• [EXERCISE BRIEF]: Each line of the records that holds the word "There" should be copied out.

• [SUPPLIED ENTRIES]:

+-------+

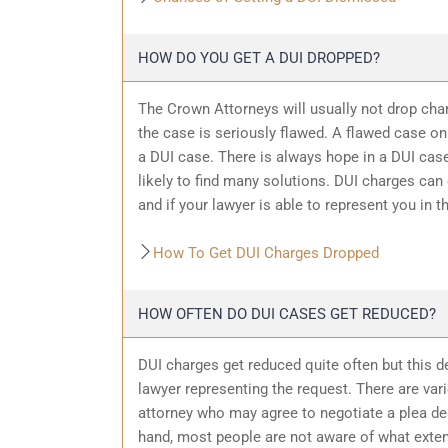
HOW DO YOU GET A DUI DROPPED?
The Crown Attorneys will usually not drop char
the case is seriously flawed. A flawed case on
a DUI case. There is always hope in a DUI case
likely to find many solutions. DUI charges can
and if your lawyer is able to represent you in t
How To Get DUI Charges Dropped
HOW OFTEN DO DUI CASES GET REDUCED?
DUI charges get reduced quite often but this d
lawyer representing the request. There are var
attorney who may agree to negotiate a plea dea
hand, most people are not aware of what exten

+-------+

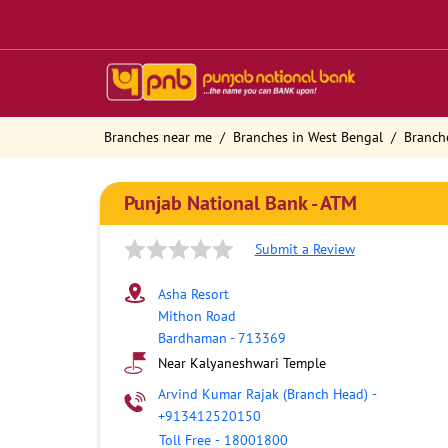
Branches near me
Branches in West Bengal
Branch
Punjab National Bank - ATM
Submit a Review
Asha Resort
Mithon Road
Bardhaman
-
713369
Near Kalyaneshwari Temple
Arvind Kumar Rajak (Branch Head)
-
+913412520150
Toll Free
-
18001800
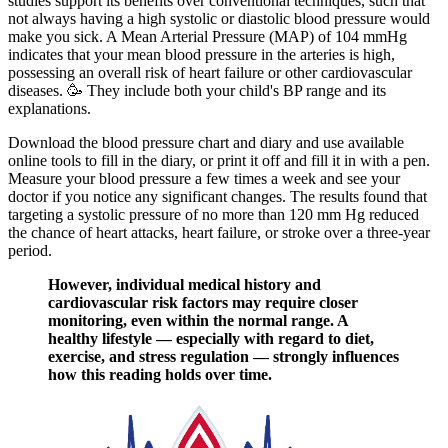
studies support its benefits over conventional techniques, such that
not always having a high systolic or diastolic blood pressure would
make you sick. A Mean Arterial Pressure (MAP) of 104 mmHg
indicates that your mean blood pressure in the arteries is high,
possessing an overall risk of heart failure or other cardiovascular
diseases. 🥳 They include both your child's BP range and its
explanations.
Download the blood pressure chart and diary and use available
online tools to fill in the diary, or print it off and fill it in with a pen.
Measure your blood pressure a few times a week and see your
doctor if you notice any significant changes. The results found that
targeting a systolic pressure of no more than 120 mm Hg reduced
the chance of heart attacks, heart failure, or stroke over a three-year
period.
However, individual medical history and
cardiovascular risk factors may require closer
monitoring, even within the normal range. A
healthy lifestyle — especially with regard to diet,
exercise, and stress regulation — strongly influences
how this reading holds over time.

+-------+

• [OUTPUT OF THE TASK]:
a DUI case. There is always hope in a DUI case
lawyer representing the request. There are var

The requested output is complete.